Field NameTypeDescription
recommendation_idString (UUID)A unique identifier for the specific recommendation.
target_supply_idString (UUID)The supply_id of the model configuration this recommendation applies to.
analysis_summaryStringA human-readable summary of the finding and the reasoning behind the recommendation.
predicted_impactObjectAn object detailing the estimated system-wide impact, e.g., {"cost_change_percent": -15.2, "p95_latency_change_percent": 5.1}.
recommended_config_snippetObjectA JSON snippet containing the specific configuration parameters that should be updated.

4. Applying Recommendations: Practical Examples

Once you have a recommended_config_snippet from the API, the next step is to apply it. The method depends on your serving stack.

Example Scenario

Imagine you run the analysis for your code-assistant app and receive the following recommendation for a self-hosted Llama 3 model:

Sample API Response Snippet:

{
  "recommendation_id": "rec-1a2b3c-speculative-decoding",
  "target_supply_id": "a1b2c3d4-e5f6-7890-1234-llama3-70b-awq",
  "analysis_summary": "Analysis of 'code-assistant' workloads shows a high percentage of token generation. Enabling speculative decoding with a smaller draft model is predicted to reduce overall latency by up to 20% with negligible impact on accuracy for this use case.",
  "predicted_impact": {
    "cost_change_percent": 0,
    "p95_tpot_change_percent": -22.5
  },
  "recommended_config_snippet": {
    "performance_config": {
      "speculative_decoding": {
        "draft_model_path": "/models/meta-llama/Llama-3-8B-Instruct",
        "num_speculative_tokens": 5
      }
    }
  }
}

How to Apply This Recommendation:

Option 1: Updating a vLLM Server

If your supply_id corresponds to a model served with vLLM, you would apply the recommended_config_snippet by adding or modifying the command-line arguments when you launch the server.

Before (Original vLLM launch command):

python -m vllm.entrypoints.openai.api_server \
    --model /models/meta-llama/Llama-3-70B-Instruct \
    --quantization awq \
    --tensor-parallel-size 4 \
    --port 8000

After (Applying the recommendation):
The speculative_decoding recommendation translates to the --speculative-model and --num-speculative-tokens arguments in vLLM.

python -m vllm.entrypoints.openai.api_server \
    --model /models/meta-llama/Llama-3-70B-Instruct \
    --quantization awq \
    --tensor-parallel-size 4 \
    --port 8000 \
    --speculative-model /models/meta-llama/Llama-3-8B-Instruct \
    --num-speculative-tokens 5

You would then restart your vLLM server with the new command to activate the optimization.


Option 2: Updating an Application using an OpenAI Client

Sometimes, the recommendation isn't for the infrastructure but for how you use it.

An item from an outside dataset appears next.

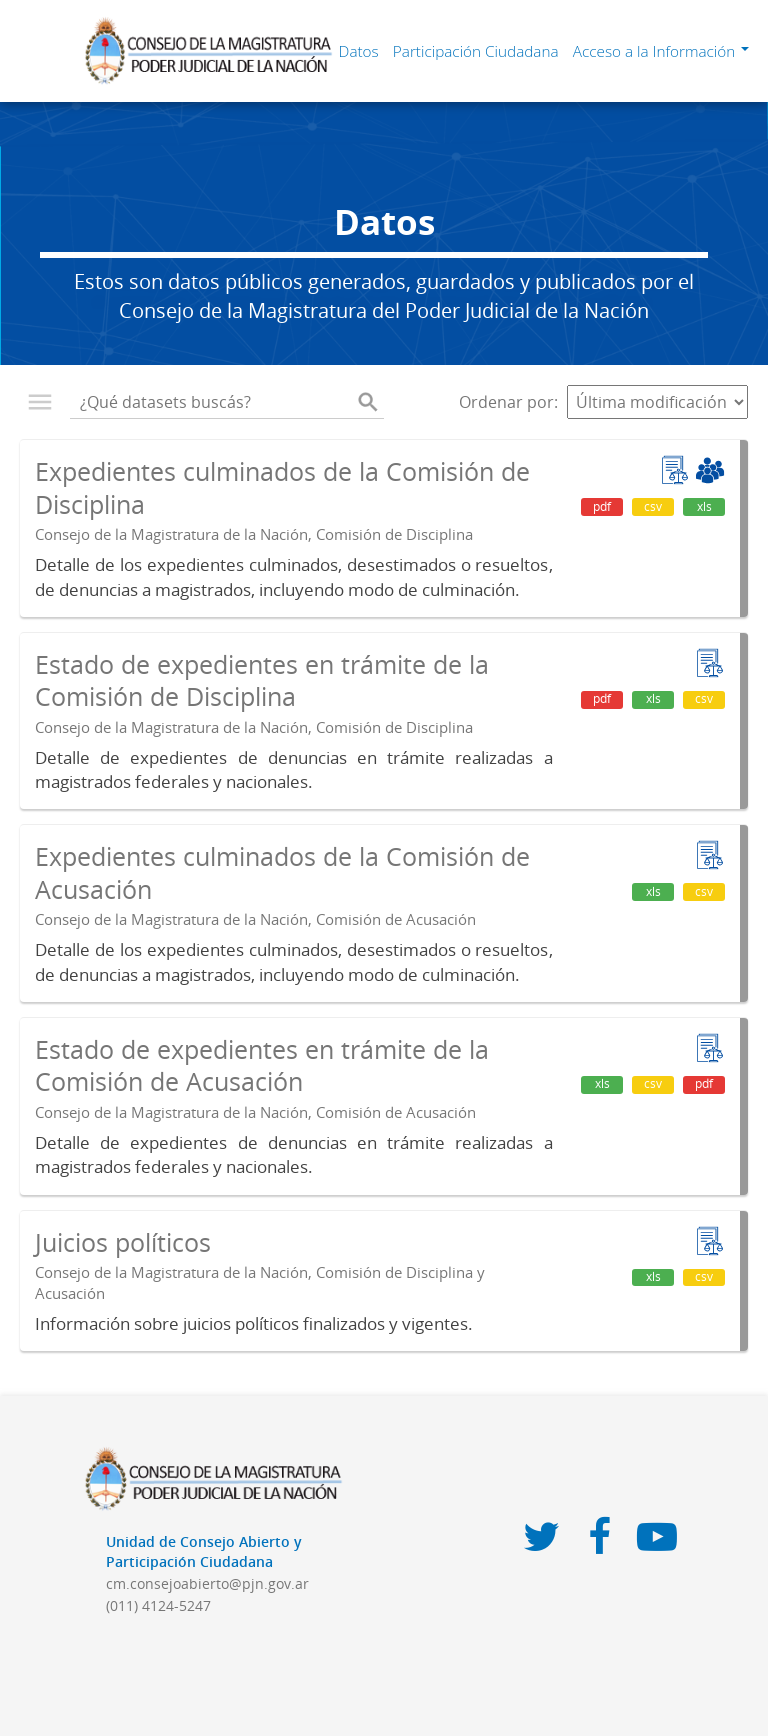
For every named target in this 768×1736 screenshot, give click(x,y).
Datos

Imagine a recommendation to change the default temperature for your chatbot-interactive app to reduce hallucinations.

Sample Recommendation:

{
  "recommendation_id": "rec-4d5e6f-temperature-tuning",
  "target_supply_id": "a1b2c3d4-e5f6-7890-1234-openai-gpt4-turbo",
  "analysis_summary": "Workloads for 'chatbot-interactive' show a high rate of factual queries where lower temperature can reduce confabulation. Recommend reducing default temperature from 0.7 to 0.2.",
  "predicted_impact": {
    "risk_score_change_percent": -40.0
  },
  "recommended_config_snippet": {
    "model_config": {
      "parameters": {
        "temperature": 0.2
      }
    }
  }
}

You would apply this by changing the default parameters in your application code that calls the OpenAI API.

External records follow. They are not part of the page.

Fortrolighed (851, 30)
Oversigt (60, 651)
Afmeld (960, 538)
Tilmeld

Before (Original Python code):

from openai import OpenAI
client = OpenAI()

def get_chat_response(prompt):
    response = client.chat.completions.create(
        model="gpt-4-turbo",
        messages=[{"role": "user", "content": prompt}],
        temperature=0.7 # Original default
    )
    return response.choices[0].message.content

After (Applying the recommendation):

from openai import OpenAI
client = OpenAI()

def get_chat_response(prompt):
    response = client.chat.completions.create(
        model="gpt-4-turbo",
        messages=[{"role": "user", "content": prompt}],
        temperature=0.2 # Updated default based on recommendation
    )
    return response.choices[0].message.content

This change ensures all future calls from this function use the optimized setting.